For the past three decades, Alabama has had a law ensuring both that racial minorities are on the appraisers board and that decision-making bodies reflect the communities who have to live with their decisions. That law has played an important role in helping to address the ongoing and historical racial discrimination in housing and lending that has impacted Black Alabamians.

Specifically, appraisals are foundational to mortgage lending and home-buying, which in turn create household wealth. Discriminatory appraisals can prevent refinancing, lower the sales prices, or even jeopardize the sale of a home. Across the country, significant racial inequities in real estate appraisals exist and the lack of racial and other diversity in the profession, and regulation of the profession, has undoubtedly contributed to those gaps. In fact, the Alabama minority homeownership gap is under the national average, with research showing that white homeownership at 77.9% and minority homeownership at 55.2% – a gap of nearly 23 percent.  
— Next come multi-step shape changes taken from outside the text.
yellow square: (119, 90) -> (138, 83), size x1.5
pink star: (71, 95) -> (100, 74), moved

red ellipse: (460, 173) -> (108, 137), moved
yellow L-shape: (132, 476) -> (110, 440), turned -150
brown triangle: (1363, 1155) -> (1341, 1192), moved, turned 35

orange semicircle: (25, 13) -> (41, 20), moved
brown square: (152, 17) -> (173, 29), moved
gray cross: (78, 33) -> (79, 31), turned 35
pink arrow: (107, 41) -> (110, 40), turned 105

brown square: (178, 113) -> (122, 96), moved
Alabama’s laws that promote representation and inclusion are being threatened, however, in the latest in a nationwide, anti-democratic, regressive legal strategy of challenging diversity-related practices seeking to turn back the clock.
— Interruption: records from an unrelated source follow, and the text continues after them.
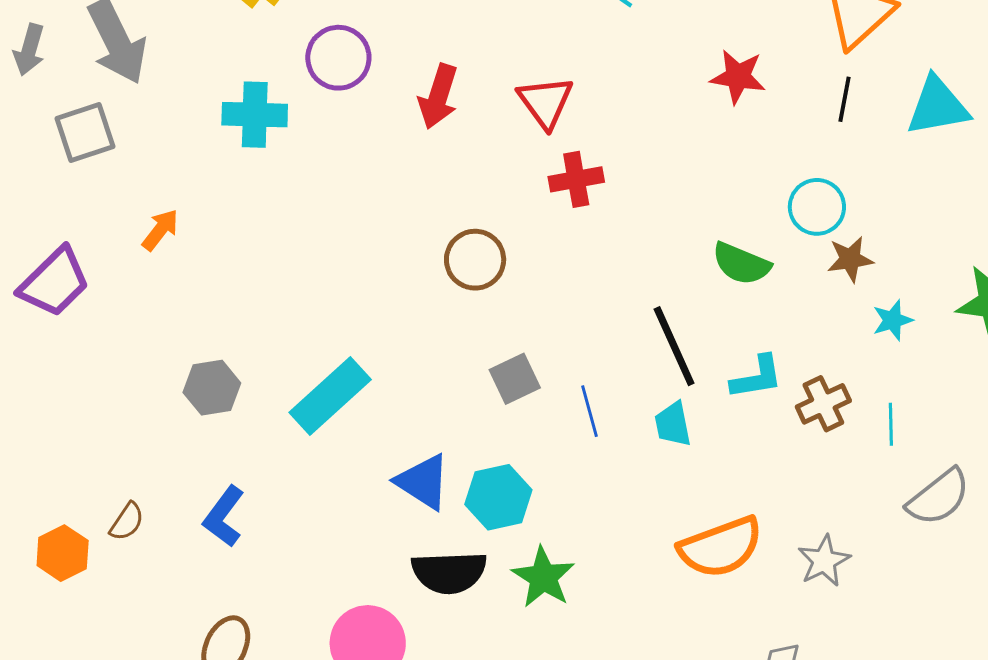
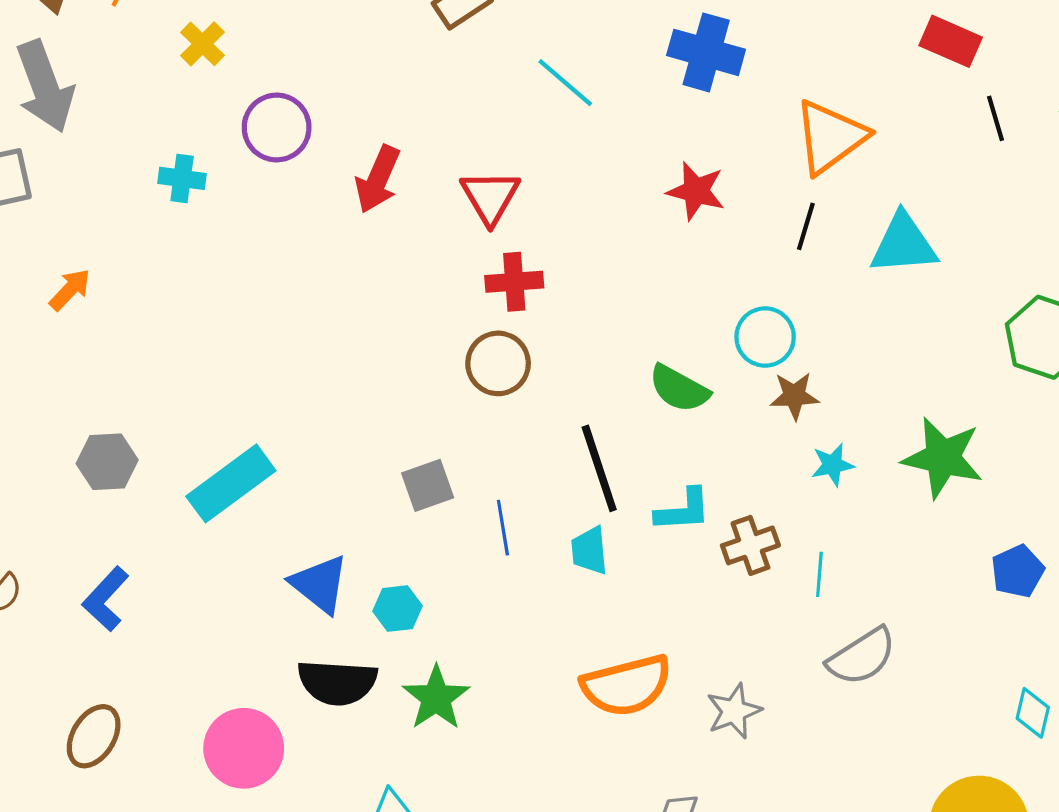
cyan cross: (255, 115) -> (182, 178), size x0.7
brown circle: (475, 260) -> (498, 363), moved
cyan hexagon: (498, 497) -> (397, 609), size x0.7

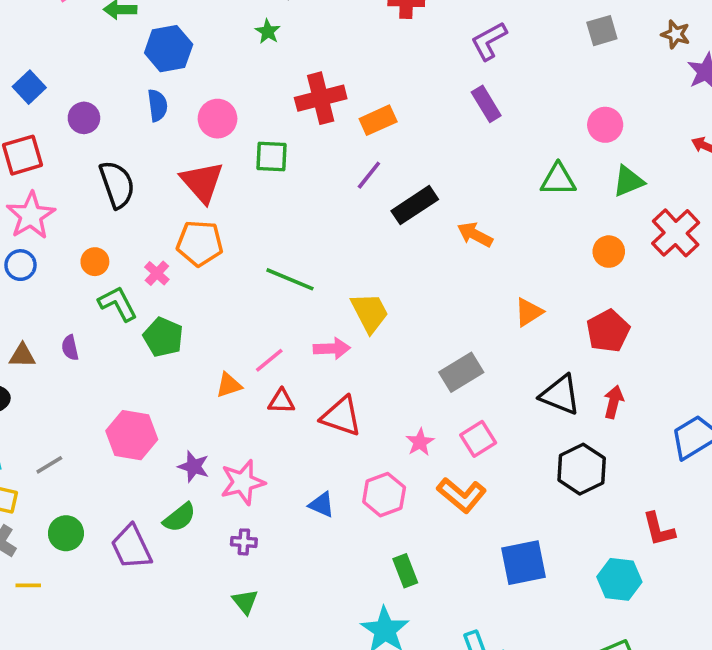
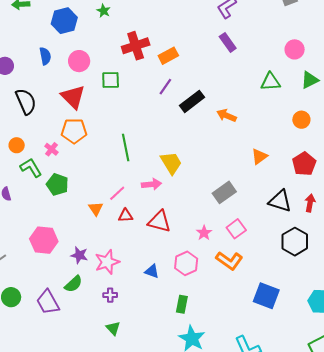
blue hexagon: (169, 49) -> (64, 21), moved
green line: (290, 279) -> (126, 147), turned 60
orange triangle: (229, 385) -> (96, 209), turned -42
blue square: (524, 563) -> (266, 296), turned 36
green rectangle: (405, 571) -> (182, 304), moved, turned 36

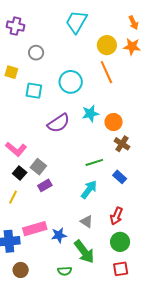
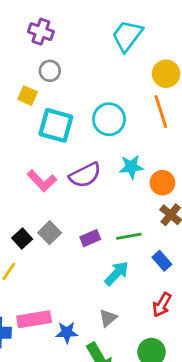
gray circle: (36, 53) -> (50, 71), moved
cyan square: (34, 91) -> (56, 125), size x1.4
pink L-shape: (16, 149) -> (42, 181), moved
purple rectangle: (45, 185) -> (90, 238), moved
red arrow: (116, 216) -> (162, 305), moved
gray triangle: (87, 222) -> (108, 318), turned 40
On February 13, 2024, the American Alliance for Equal Rights (AAER) sued Alabama Governor Kay Ivey in federal court for allegedly discriminating against a white woman, a member of its organization, when she applied to Alabama’s Real Estate Appraisers Board. 

AAER alleges that the state’s pro-diversity law–including a requirement to appoint at least two racial minorities and a general inclusion requirement that applies to the Board–is unconstitutional. AAER is seeking to have the Governor barred from enforcing these provisions. This case is one of at least seven challenges to board composition provisions being litigated across the country, including in Louisiana, Tennessee, North Carolina, Montana, and more, and is part of a nationwide, anti-democratic, regressive strategy of challenging diversity-related practices seeking to turn back the clock.

The case requires the input and perspective of the people who will be most seriously affected if the plaintiffs get their way, so, on April 26, 2024, Democracy Forward represented the Alabama Association of Real Estate Brokers (AAREB), a trade association and civil rights advocacy organization for Black real estate professionals, in asking the Middle District of Alabama to allow AAREB to intervene in the case

AAREB seeks to defend the Alabama law that promotes diversity and inclusion on Alabama’s Real Estate Appraisers Board, which is critical to addressing racial inequities in the housing industry and the real estate profession. 

Alabama’s Real Estate Appraisers Board governs licensure for appraisers and determines whether and when its members face investigations and discipline. Having a racially and otherwise diverse board is crucial for fairness both for the industry and for those who are appraisers or seeking to become appraisers. Alabama Governor Kay Ivey has indicated to the court that she may not defend existing law in Alabama that requires at least two racial minorities on this appraisal board of nine members, and a more general requirement related to inclusion.  

Represented by Democracy Forward and Martin Weinberg, on April 26, 2024, the Alabama Association of Real Estate Brokers filed a motion to intervene to ensure communities with the most at stake in Alabama have a voice in the litigation and that the state’s representation law is defended. Finding that the case raises “a topic of great magnitude” that “could impact public appointments well beyond the Alabama Real Estate Appraisers Board,” the court rejected the Governor and AAER’s opposition to the motion, and on May 8, 2024, ruled to allow the Alabama Association of Real Estate Brokers to intervene to defend the state’s board representation law.